Kids & Lyrics: do they know what they're singing?

February 12, 2011

*thump, thump, thump* are common sounds coming from my daughters' room.  Aged 7 and 10, they love to listen to music and dance along.  It's not unusual for me to walk into their room, find each one standing on their bed, hips swinging, Z100 blaring, and them singing Katy Perry: "Let's go all the way tonight, no regrets, just love....."

If I didn't pay attention to the words, I would think it was so cute.  And, I do.  But, is there something wrong with these girls uttering these words?  Another favorite song references "boys trying to touch my junk, junk".   Gone of the days singing about the moon or rain boots, a la Laurie Berkner.

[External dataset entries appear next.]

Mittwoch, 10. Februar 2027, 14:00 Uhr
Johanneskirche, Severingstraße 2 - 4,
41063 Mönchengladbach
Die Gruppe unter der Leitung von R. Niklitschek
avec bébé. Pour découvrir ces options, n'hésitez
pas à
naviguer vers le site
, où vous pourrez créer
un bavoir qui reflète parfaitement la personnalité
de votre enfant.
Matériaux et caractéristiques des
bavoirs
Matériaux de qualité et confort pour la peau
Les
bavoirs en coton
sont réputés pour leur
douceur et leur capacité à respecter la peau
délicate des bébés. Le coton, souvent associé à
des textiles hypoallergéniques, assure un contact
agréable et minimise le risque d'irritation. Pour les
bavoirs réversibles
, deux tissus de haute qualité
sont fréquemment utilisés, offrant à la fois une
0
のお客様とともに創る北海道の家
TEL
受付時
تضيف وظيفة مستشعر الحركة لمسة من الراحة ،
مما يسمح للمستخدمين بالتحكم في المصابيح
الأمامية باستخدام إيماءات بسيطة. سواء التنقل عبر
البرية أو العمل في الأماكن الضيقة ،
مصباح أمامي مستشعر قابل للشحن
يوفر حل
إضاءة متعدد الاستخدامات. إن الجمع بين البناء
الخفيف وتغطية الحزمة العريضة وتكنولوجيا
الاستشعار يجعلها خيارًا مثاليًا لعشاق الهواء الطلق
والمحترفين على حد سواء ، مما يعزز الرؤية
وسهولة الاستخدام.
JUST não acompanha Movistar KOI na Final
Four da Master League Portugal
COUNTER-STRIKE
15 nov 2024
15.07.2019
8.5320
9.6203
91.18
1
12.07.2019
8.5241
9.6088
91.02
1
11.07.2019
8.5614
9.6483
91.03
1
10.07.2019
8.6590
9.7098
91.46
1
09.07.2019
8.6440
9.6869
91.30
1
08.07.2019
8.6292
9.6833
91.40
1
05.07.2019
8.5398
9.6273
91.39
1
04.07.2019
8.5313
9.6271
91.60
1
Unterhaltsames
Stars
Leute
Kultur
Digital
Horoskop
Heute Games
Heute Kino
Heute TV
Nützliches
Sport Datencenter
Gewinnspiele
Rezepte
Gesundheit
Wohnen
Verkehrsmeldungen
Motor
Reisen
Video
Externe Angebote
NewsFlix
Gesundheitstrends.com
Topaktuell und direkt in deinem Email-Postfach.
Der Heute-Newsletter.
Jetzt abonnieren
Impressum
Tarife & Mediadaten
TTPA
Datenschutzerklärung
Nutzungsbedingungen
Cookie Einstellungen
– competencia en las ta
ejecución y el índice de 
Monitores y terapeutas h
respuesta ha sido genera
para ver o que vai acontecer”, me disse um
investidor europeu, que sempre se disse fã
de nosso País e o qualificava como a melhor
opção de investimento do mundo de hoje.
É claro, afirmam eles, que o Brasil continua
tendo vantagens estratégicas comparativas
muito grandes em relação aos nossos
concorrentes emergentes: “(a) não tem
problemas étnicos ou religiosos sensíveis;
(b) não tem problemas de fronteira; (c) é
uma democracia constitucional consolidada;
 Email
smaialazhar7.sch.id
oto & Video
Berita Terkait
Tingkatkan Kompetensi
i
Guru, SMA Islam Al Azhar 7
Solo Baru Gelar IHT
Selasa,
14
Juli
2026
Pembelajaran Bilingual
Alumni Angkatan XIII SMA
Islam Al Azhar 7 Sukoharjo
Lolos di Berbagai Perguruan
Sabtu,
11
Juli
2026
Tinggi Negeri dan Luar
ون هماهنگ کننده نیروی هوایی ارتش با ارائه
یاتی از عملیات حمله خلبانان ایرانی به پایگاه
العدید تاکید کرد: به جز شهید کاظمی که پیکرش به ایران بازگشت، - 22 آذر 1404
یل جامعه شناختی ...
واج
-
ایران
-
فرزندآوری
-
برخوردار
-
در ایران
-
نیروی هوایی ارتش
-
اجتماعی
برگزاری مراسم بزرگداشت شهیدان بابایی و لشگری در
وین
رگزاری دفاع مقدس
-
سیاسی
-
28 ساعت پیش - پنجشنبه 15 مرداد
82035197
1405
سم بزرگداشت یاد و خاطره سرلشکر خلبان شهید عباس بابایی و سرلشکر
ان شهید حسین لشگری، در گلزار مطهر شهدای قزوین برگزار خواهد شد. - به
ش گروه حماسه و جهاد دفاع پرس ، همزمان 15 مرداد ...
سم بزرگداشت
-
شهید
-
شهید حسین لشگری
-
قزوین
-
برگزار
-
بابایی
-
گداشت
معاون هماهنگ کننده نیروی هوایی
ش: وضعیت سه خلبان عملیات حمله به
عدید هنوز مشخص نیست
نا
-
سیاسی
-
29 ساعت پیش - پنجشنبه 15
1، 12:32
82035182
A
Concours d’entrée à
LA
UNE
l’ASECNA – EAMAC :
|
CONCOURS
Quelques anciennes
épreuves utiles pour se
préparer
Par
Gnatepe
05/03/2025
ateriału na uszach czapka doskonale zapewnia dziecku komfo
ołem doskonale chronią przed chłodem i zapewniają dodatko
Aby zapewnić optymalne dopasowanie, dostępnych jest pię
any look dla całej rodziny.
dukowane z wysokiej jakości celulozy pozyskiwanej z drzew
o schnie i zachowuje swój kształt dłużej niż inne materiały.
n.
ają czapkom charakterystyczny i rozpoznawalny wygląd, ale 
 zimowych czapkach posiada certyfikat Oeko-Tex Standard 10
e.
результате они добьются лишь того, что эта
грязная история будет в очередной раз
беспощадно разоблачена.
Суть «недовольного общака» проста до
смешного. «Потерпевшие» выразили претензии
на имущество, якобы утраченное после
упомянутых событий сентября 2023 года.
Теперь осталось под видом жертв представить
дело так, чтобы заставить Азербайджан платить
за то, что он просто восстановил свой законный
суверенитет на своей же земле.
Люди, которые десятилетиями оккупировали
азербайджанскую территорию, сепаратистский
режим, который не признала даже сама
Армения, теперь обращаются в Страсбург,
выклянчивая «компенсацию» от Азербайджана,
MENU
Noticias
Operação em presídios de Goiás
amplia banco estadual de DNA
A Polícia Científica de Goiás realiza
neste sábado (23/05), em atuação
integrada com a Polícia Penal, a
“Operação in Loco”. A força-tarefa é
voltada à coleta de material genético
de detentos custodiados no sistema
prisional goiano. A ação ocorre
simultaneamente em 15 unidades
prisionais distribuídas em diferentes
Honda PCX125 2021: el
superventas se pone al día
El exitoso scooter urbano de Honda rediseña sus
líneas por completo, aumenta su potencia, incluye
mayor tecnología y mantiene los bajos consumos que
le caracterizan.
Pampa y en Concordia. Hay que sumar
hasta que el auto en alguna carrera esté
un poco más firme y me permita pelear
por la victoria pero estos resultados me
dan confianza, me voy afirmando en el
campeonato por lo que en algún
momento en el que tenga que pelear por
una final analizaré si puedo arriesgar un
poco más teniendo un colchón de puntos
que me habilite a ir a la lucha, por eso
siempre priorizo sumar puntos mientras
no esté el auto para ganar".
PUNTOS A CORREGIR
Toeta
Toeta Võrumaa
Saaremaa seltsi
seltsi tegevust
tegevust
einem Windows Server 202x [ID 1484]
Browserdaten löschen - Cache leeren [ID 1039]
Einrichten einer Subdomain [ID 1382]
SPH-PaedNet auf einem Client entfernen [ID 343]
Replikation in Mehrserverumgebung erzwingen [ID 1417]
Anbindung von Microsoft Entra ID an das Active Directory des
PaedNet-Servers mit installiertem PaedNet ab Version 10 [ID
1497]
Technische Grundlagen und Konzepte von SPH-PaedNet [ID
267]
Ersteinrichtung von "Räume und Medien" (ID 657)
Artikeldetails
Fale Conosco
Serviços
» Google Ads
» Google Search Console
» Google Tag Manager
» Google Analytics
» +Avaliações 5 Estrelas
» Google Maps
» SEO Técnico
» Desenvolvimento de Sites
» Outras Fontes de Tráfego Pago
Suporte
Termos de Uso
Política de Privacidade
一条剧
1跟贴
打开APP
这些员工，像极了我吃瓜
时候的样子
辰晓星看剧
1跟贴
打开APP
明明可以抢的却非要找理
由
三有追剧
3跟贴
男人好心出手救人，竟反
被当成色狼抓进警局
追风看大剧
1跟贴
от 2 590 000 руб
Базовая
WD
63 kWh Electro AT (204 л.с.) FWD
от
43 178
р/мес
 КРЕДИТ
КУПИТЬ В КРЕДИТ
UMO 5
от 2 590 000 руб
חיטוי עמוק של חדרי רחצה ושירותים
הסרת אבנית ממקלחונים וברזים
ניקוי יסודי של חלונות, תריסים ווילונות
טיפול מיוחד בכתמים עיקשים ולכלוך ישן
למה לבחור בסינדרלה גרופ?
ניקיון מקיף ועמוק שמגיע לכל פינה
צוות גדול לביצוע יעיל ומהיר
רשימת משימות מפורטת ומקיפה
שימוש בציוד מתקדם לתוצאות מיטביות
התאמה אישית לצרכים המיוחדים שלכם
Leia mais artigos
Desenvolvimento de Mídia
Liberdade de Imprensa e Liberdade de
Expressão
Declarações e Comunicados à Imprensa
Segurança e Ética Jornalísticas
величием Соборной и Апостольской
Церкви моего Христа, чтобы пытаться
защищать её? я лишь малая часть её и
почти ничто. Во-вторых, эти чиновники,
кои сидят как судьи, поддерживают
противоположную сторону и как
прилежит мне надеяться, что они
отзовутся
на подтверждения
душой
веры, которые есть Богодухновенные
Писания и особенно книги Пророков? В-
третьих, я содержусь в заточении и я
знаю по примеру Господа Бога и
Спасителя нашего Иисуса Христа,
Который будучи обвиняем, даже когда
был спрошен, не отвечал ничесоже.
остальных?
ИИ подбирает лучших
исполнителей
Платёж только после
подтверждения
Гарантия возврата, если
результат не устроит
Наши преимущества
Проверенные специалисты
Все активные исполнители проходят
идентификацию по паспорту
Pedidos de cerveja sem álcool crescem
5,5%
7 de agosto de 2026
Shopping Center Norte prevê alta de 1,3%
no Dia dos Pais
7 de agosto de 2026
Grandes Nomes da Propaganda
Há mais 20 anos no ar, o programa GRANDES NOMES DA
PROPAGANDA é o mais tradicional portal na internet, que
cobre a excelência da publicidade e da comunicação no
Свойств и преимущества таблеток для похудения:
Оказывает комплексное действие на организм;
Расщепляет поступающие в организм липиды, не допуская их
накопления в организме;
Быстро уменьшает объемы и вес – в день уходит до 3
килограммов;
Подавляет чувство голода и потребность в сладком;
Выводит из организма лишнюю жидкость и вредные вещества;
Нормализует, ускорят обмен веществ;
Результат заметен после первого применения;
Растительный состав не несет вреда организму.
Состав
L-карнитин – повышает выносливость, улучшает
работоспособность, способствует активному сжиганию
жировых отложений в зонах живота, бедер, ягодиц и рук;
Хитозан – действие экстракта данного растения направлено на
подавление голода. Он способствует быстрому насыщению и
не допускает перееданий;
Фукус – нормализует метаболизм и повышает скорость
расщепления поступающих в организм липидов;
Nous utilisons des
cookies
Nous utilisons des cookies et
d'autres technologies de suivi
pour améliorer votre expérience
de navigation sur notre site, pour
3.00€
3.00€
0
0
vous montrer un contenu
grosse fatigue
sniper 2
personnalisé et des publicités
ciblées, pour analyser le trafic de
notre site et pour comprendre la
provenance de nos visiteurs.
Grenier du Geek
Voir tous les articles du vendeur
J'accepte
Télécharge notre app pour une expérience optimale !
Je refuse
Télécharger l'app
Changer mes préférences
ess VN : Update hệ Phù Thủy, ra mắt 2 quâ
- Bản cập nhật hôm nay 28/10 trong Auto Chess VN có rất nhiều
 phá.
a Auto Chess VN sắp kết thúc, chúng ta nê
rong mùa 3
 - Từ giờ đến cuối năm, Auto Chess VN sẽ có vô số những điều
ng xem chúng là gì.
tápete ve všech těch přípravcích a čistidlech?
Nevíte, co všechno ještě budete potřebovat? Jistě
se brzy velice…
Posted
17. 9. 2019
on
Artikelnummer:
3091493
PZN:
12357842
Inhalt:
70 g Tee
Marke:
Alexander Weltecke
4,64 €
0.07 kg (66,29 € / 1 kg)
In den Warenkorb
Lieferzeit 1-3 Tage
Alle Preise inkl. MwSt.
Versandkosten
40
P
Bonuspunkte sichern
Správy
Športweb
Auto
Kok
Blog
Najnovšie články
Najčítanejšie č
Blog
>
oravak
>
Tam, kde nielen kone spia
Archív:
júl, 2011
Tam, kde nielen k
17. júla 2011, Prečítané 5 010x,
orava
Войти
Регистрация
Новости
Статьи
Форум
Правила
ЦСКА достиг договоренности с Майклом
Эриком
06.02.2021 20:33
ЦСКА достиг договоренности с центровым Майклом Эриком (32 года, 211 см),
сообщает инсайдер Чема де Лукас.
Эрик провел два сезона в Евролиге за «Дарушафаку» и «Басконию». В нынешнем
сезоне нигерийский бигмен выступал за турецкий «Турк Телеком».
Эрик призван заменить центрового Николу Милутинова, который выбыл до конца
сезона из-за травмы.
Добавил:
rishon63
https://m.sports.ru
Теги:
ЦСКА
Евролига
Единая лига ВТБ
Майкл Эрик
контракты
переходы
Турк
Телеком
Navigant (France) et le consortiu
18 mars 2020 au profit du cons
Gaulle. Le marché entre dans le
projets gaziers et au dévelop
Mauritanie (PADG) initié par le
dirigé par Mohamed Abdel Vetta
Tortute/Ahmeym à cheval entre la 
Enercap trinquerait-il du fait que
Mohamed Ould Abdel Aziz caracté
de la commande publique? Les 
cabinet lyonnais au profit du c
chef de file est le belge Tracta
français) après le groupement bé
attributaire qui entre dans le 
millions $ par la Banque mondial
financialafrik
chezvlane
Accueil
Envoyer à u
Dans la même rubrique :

We are a music-loving family.  There is always something playing in the background.  We don't want to deprive the kids of listening to new songs, pop music.  But, do we have to censor?  The content is just troubling, and - with two young girls - I am always concerned about female stereotypes and demeaning depiction of women and girls.  Do we have to come up with playlists of only approved songs?  Would that limit us to just a few selections?  What are safe, wholesome, but fun & upbeat artists, go-to songs or even radio stations that you'd let your [pre-tween] kids listen to? 

Kids & Counseling: when does it make sense?

October 07, 2010

I was chit-chatting with a friend earlier, and she talked about her 13-yo son and his biweekly counseling sessions.  He has ADD, which accompanies a host of other emotional issues for him including anxiety and depression.  The counseling sessions really work for him.  

We got to talking about my biggest girl and her emotional swings of late, surely a thing of growing up.  Then my friend suggested: "Why not have her see somebody"  I said, "Like a therapist?"  My friend thinks that having someone, a third-party, to have as a sounding board, is a good thing for a youth in their pre-tween to teenage years.  But, I thought, aren't her friends supposed to be that "someone to talk to"?  What about other close friends who are adults?  And, even, how about me, her mother?

There are situations when a therapist makes sense for our children, but - after my friend's suggestion - I am wondering, when *does* it make sense?  Has your child gone to counseling or to a therapist?  For what goals?  And, do you have some suggestions in the Portland-area?